# incorrect spacing in REPL for combining characters #6939

Closed
opened this Issue May 23, 2014 · 34 comments

Projects
None yet
8 participants
Member

### stevengj commented May 23, 2014

 If you type e.g. \alpha\hat, it makes α̂. However, on my machine (MacOS) it displays an extra space after the character, which weirdly disappears when you hit  or . cc: @loladiro

### aelg commented May 27, 2014

 Also doing julia> \hat puts the ^ on the > in the prompt.
Member

### stevengj commented May 27, 2014

 @aelg, \hat generates a Unicode combining character, which applies the hat to the previous character. So it isn't going to work quite like LaTeX (which applies the hat to the subsequent character).
Member

### Keno commented May 27, 2014

 We could probably put some kind of noncombining separator after the prompt though to prevent that from happening.

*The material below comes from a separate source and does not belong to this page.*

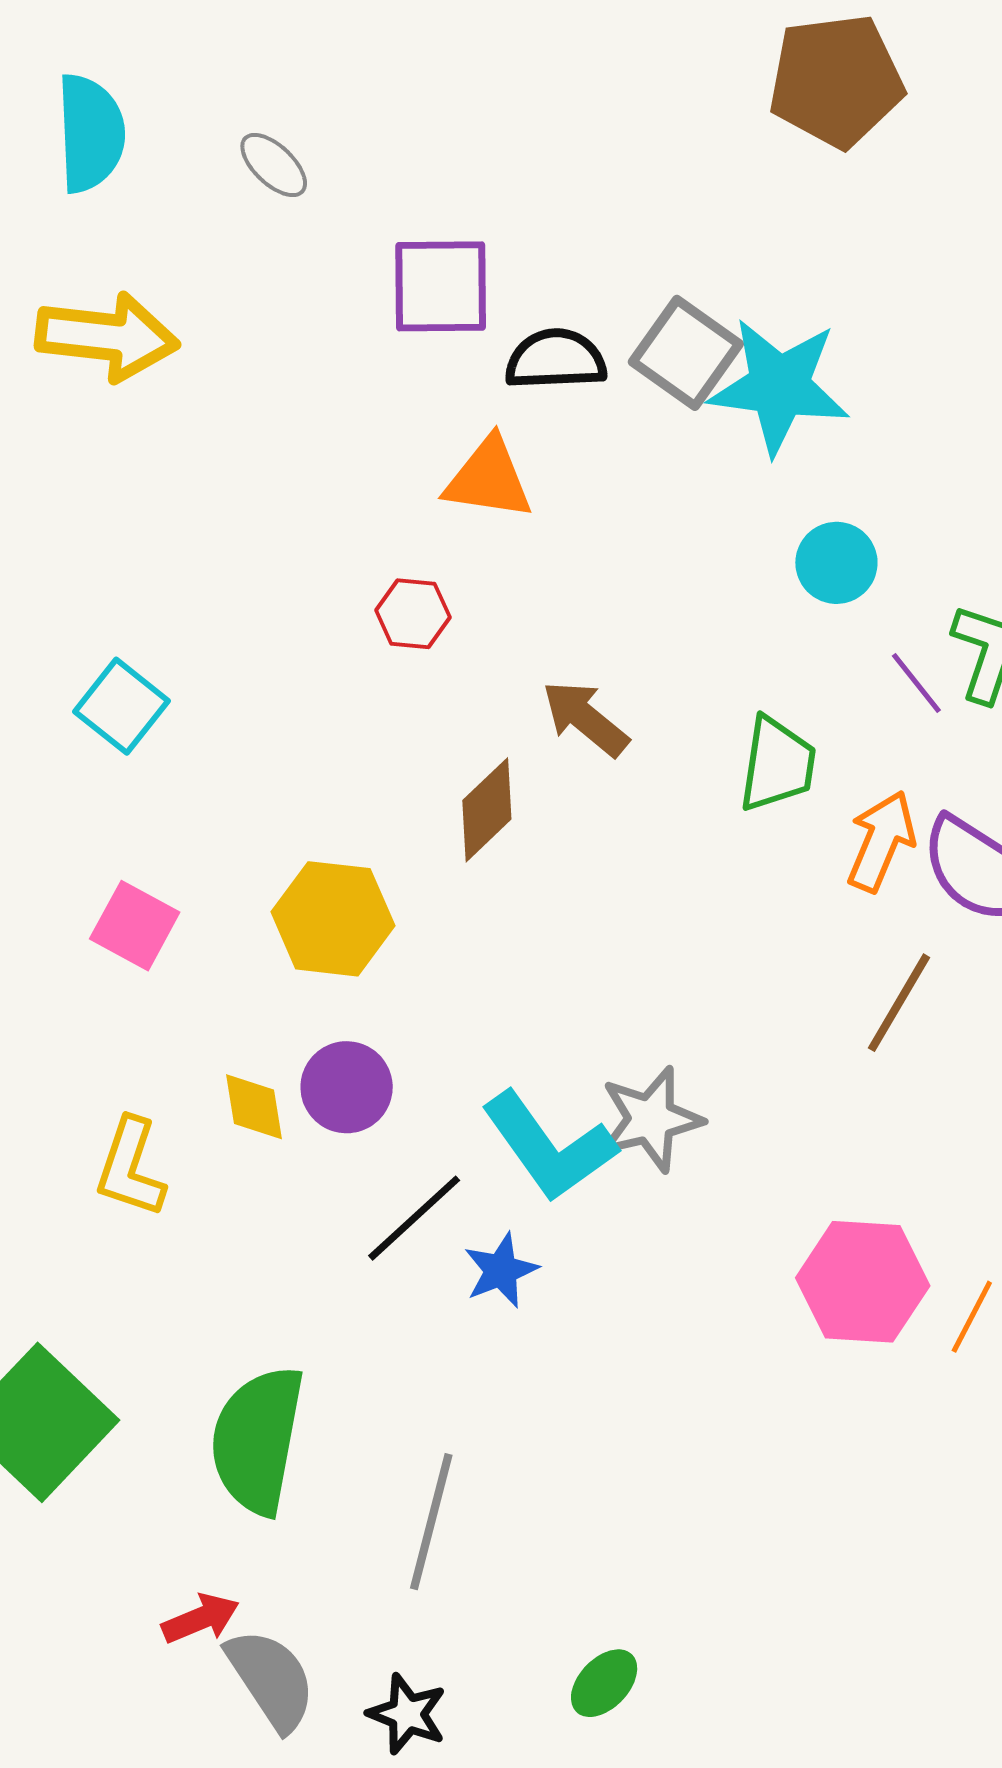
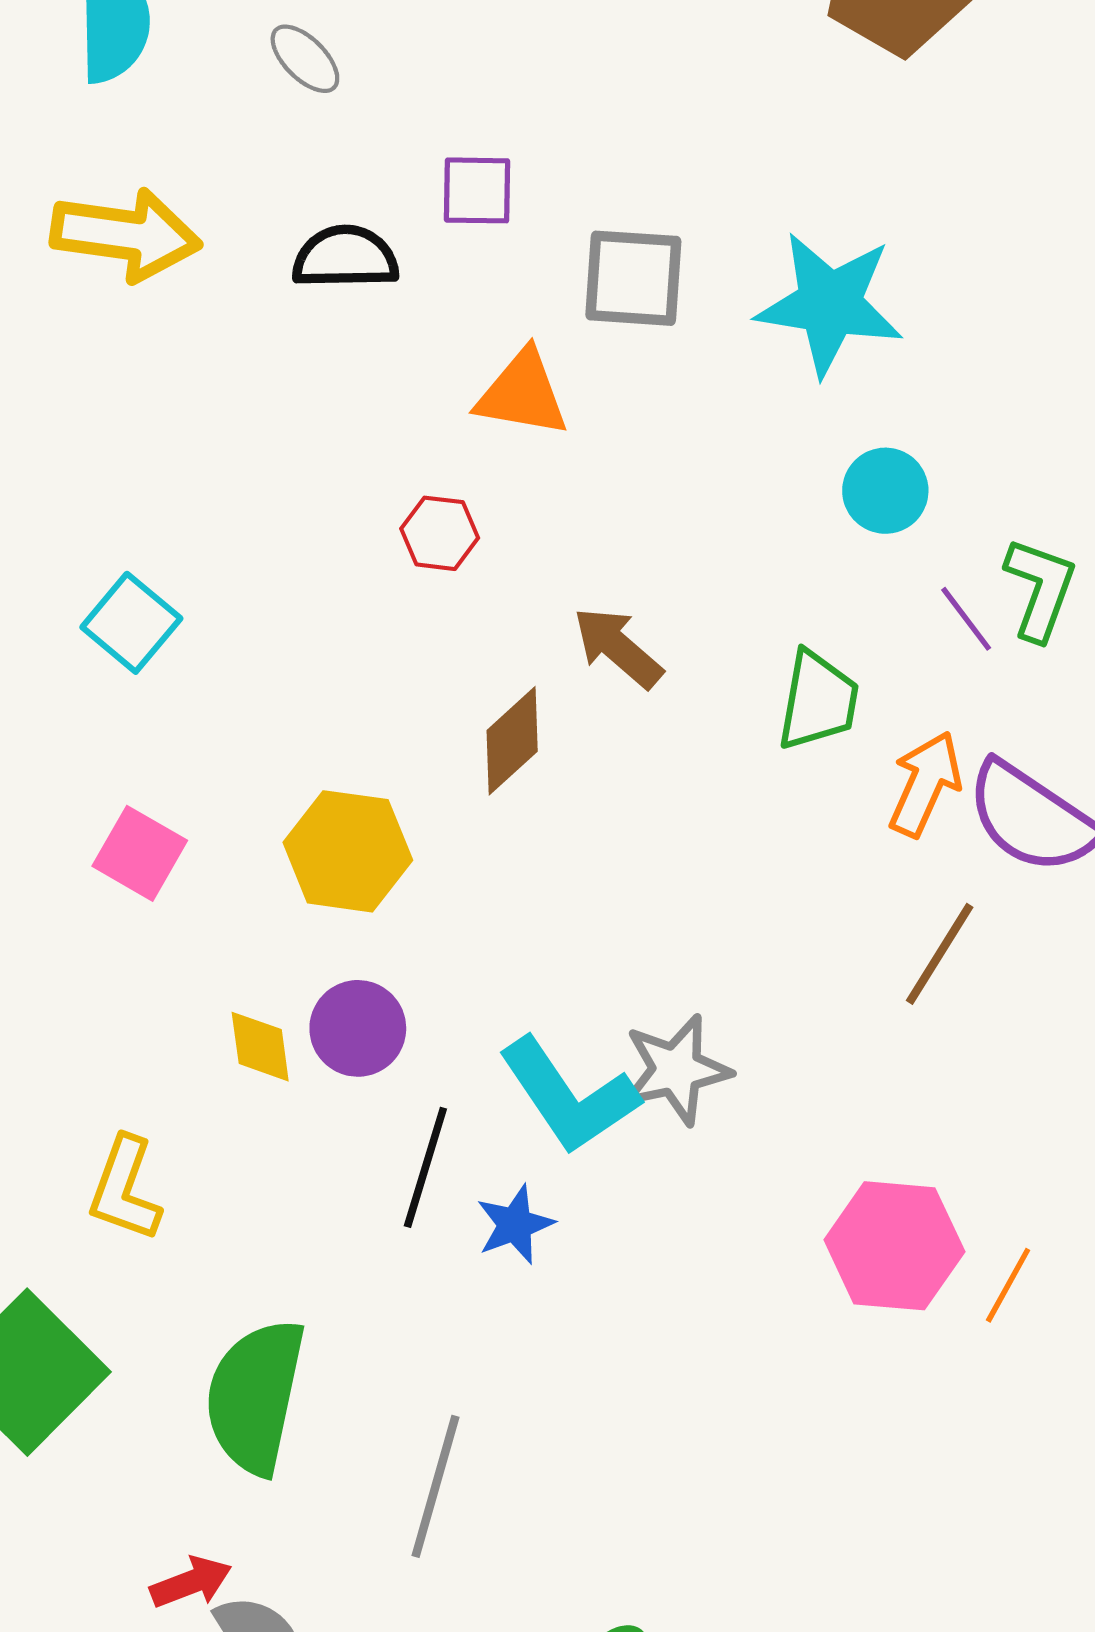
purple square: (441, 286) -> (477, 190), size x0.7
gray square: (686, 353) -> (633, 278), moved, turned -33
black semicircle: (556, 359) -> (345, 257), moved
yellow L-shape: (130, 1168) -> (125, 1189), moved
black line: (414, 1218) -> (425, 1167), turned -32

### aelg commented May 27, 2014

 @stevengj No I understand that, I just thought it was worth mentioning, as it's probably not what anyone would want. It seems related enough, to the bug you reported, to mention it here instead of creating a new issue.
Member

### Keno commented Jun 9, 2014

 What should the behavior for navigating across combining characters be? Some options: Do the same thing as now and just fix the display. This would mean that a|^ and a^| (where ^ indicates combining hat and | indicates cursor position) look the same. Step over the combined character. Do something more fancy such as splitting the combining characters when the cursor is in between them.
Member

### JeffBezanson commented Jun 9, 2014

 Option 1 sounds good.
Member

### stevengj commented Jun 9, 2014

 Option 2 sounds better to me. (But I'd still like to have to hit twice to delete the combined character, so that I can delete just the decoration.) But option 1 should be fine for now. Note that utf8proc will identify graphemes for you, if you want to move the cursor in units of graphemes.
Member

### carlobaldassi commented Jun 9, 2014

 FWIW in vim the behaviour is option 2. I don't know about other editors but it should be easy to test now that all of them implement latex substitution.
Member

### Keno commented Jun 9, 2014

 I've been using option 1 for the past 5 minutes and I hate it, so I'll try option 2 now.
Member

### Keno commented Jun 9, 2014

 Any by that I mean just navigation. Deletion will still delete the combining character.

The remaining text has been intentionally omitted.